## Task details:
Write out each entry once more so that it matches the original exactly.

## Data for the task:
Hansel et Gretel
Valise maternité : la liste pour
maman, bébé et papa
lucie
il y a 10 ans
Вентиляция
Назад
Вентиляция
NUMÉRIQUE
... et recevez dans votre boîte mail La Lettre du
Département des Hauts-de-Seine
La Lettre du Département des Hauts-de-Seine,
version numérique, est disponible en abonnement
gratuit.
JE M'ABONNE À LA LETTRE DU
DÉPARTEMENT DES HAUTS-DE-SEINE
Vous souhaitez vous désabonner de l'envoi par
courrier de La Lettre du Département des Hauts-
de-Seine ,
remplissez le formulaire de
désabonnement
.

## Written response:
Hansel et Gretel
Valise maternité : la liste pour
maman, bébé et papa
lucie
il y a 10 ans
Вентиляция
Назад
Вентиляция
NUMÉRIQUE
... et recevez dans votre boîte mail La Lettre du
Département des Hauts-de-Seine
La Lettre du Département des Hauts-de-Seine,
version numérique, est disponible en abonnement
gratuit.
JE M'ABONNE À LA LETTRE DU
DÉPARTEMENT DES HAUTS-DE-SEINE
Vous souhaitez vous désabonner de l'envoi par
courrier de La Lettre du Département des Hauts-
de-Seine ,
remplissez le formulaire de
désabonnement
.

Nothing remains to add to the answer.